Dagster & Airflow with components
dg
and Dagster Components are under active development. You may encounter feature gaps, and the APIs may change. To report issues or give feedback, please join the #dg-components channel in the Dagster Community Slack.
The dagster-airlift library provides an AirflowInstanceComponent
which can be used to represent Airflow DAGs in Dagster.
Setup and peering
1. Create a components-ready Dagster project
To begin, you'll need a components-ready Dagster project. To create one, follow the steps in "Creating a project with dg".

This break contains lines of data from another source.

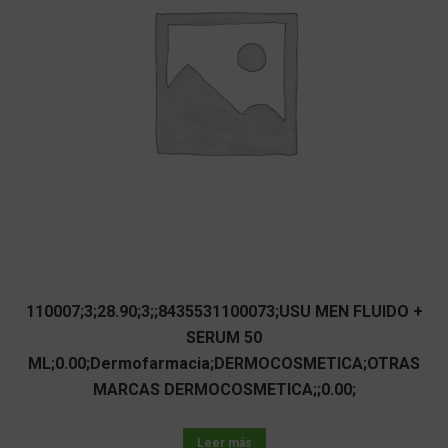
110007;3;28.90;3;;8435531100073;USU MEN FLUIDO +
SERUM 50
ML;0.00;Dermofarmacia;DERMOCOSMETICA;OTRAS
MARCAS DERMOCOSMETICA;;0.00;
Leer más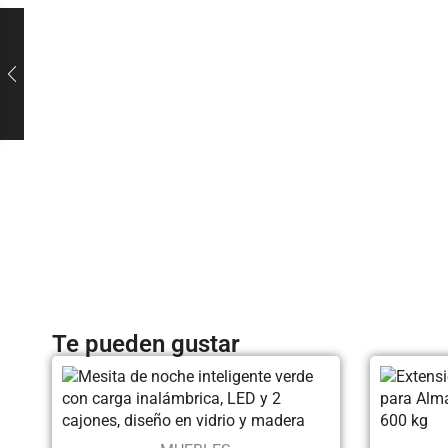
Te pueden gustar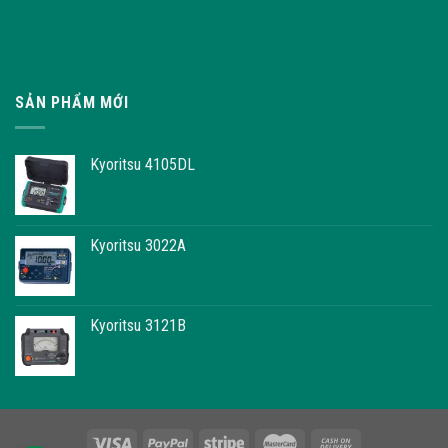
SẢN PHẨM MỚI
Kyoritsu 4105DL
Kyoritsu 3022A
Kyoritsu 3121B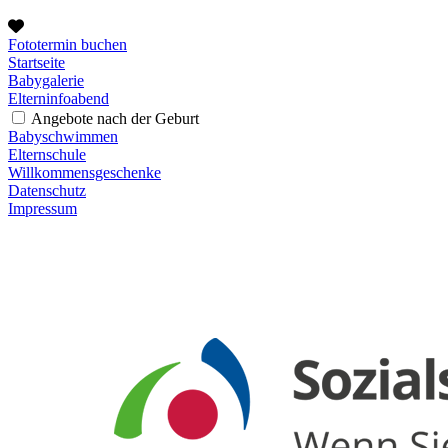
Fototermin buchen
Startseite
Babygalerie
Elterninfoabend
Angebote nach der Geburt
Babyschwimmen
Elternschule
Willkommensgeschenke
Datenschutz
Impressum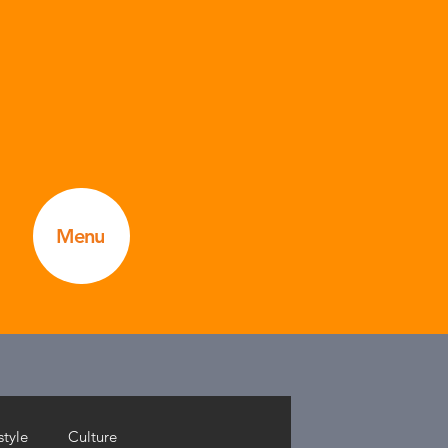
Menu
style
Culture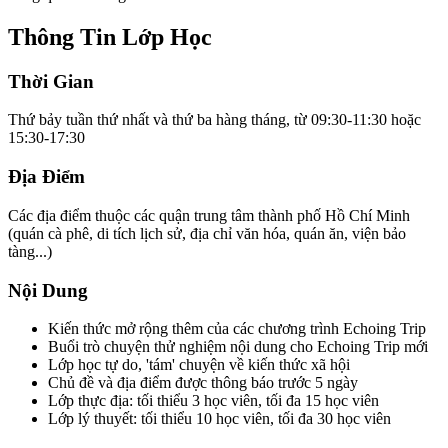
Thông Tin Lớp Học
Thời Gian
Thứ bảy tuần thứ nhất và thứ ba hàng tháng, từ 09:30-11:30 hoặc
15:30-17:30
Địa Điểm
Các địa điểm thuộc các quận trung tâm thành phố Hồ Chí Minh
(quán cà phê, di tích lịch sử, địa chỉ văn hóa, quán ăn, viện bảo
tàng...)
Nội Dung
Kiến thức mở rộng thêm của các chương trình Echoing Trip
Buổi trò chuyện thử nghiệm nội dung cho Echoing Trip mới
Lớp học tự do, 'tám' chuyện về kiến thức xã hội
Chủ đề và địa điểm được thông báo trước 5 ngày
Lớp thực địa: tối thiểu 3 học viên, tối đa 15 học viên
Lớp lý thuyết: tối thiểu 10 học viên, tối đa 30 học viên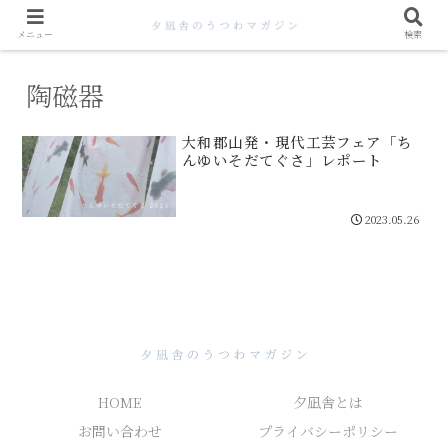
メニュー
検索
陶磁器
大和郡山発・現代工芸フェア「ち
んゆいそだてぐさ」レポート
2023.05.26
HOME
夕凪舎とは
お問い合わせ
プライバシーポリシー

Next, you will need to add the dagster-airlift
library to the project:
uv add dagster-airlift[core]
2. Scaffold an AirflowInstanceComponent
Currently dagster-airlift
only supports basic authentication against an Airflow instance.
To scaffold a new component in your project, use the dg scaffold defs
command:
dg scaffold dagster_airlift.core.components.AirflowInstanceComponent airflow --name my_airflow --auth-type basic_auth
This will create a component definition file called component.yaml
in your project under the defs/airflow
directory.
tree src/my_project/defs
src/my_project/defs
├── __init__.py
└── airflow
└── component.yaml
2 directories, 2 files
4. Update component.yaml
with Airflow configuration
By default, the Airlift component reads values from the environment variables AIRFLOW_WEBSERVER_URL
, AIRFLOW_USERNAME
, and AIRFLOW_PASSWORD
. While you should never include your password directly in this file, you can update component.yaml
to add the webserver URL and username:
cat src/my_project/defs/airflow/component.yaml
type: dagster_airlift.core.components.AirflowInstanceComponent
attributes:
name: my_airflow
auth:
type: basic_auth
webserver_url: '{{ env("AIRFLOW_WEBSERVER_URL") }}'
username: '{{ env("AIRFLOW_USERNAME") }}'
password: '{{ env("AIRFLOW_PASSWORD") }}'
Once you have added these values, the following will happen:
- Dagster will create a sensor called
your_airlift_instance__airflow_monitoring_job_sensor
that is responsible for detecting runs in your Airflow instance and pulling them into Dagster. - Your Airflow DAGs will be represented in Dagster in the "Jobs" page, and any jobs pulled from Airflow will be marked with an Airflow icon.
- Airflow datasets will be represented in Dagster as assets.
- When an Airflow DAG executes, that run will be represented in Dagster.
Mapping Dagster assets to Airflow tasks
Once you have represented your Airflow instance in Dagster using the Airflow instance component, you may want to represent the graph of asset dependencies produced by that DAG as well, which you can do in component.yaml
.
DAG-level mapping
You can manually define which assets are produced by a given Airflow DAG by editing mappings
in component.yaml
:
type: dagster_airlift.core.components.AirflowInstanceComponent
attributes:
name: my_airflow
auth:
type: basic_auth
webserver_url: '{{ env("AIRFLOW_WEBSERVER_URL") }}'
username: '{{ env("AIRFLOW_USERNAME") }}'
password: '{{ env("AIRFLOW_PASSWORD") }}'
mappings:
- dag_id: upload_source_data
assets:
- spec:
key: order_data
- spec:
key: activity_data
- spec:
key: aggregated_user_data
deps: [order_data, activity_data]
Task-level mapping
If you have a more specific mapping from a task within the dag to a set of assets, you can also set these mappings at the task level:
type: dagster_airlift.core.components.AirflowInstanceComponent
attributes:
name: my_airflow
auth:
type: basic_auth
webserver_url: '{{ env("AIRFLOW_WEBSERVER_URL") }}'
username: '{{ env("AIRFLOW_USERNAME") }}'
password: '{{ env("AIRFLOW_PASSWORD") }}'
mappings:
- dag_id: upload_source_data
task_mappings:
- task_id: upload_orders
assets:
- spec:
key: order_data
- task_id: upload_activity
assets:
- spec:
key: activity_data
- task_id: aggregate_user_data
assets:
- spec:
key: aggregated_user_data
deps: [order_data, activity_data]